Records drawn from a dataset

——————————

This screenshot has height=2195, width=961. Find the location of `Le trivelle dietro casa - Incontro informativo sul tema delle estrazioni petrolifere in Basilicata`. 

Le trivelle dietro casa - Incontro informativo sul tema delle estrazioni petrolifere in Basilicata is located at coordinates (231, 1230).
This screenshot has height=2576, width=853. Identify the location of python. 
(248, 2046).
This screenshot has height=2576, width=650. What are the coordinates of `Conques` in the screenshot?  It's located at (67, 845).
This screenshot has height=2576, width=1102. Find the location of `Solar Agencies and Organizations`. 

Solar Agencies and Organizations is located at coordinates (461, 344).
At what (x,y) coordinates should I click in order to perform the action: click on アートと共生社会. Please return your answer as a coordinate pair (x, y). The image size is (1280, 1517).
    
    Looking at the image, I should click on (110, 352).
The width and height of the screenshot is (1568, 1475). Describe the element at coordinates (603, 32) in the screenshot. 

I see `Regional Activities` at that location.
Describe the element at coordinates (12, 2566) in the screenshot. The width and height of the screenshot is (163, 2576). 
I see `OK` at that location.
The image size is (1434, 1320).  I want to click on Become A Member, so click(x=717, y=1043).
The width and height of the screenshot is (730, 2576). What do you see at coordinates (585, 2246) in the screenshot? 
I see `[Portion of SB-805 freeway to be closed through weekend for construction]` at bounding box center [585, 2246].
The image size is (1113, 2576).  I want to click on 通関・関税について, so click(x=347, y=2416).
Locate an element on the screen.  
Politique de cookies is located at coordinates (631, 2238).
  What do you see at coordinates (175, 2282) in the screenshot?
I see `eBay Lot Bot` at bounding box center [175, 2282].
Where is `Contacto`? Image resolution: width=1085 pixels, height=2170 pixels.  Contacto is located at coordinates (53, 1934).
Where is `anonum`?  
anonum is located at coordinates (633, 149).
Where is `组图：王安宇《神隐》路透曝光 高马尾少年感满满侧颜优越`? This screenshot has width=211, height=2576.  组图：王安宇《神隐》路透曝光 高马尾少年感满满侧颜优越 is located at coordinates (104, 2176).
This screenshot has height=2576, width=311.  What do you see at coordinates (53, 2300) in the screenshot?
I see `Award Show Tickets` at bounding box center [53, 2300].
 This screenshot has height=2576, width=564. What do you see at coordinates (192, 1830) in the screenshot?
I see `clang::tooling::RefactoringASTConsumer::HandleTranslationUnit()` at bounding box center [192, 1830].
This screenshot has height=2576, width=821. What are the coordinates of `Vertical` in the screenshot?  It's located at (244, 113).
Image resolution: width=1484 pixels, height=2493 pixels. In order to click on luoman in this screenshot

——————————

Lines holding the string "resolution" must be copied out of the entries above.

Where is `Contacto`? Image resolution: width=1085 pixels, height=2170 pixels.  Contacto is located at coordinates (53, 1934).
Image resolution: width=1484 pixels, height=2493 pixels. In order to click on luoman in this screenshot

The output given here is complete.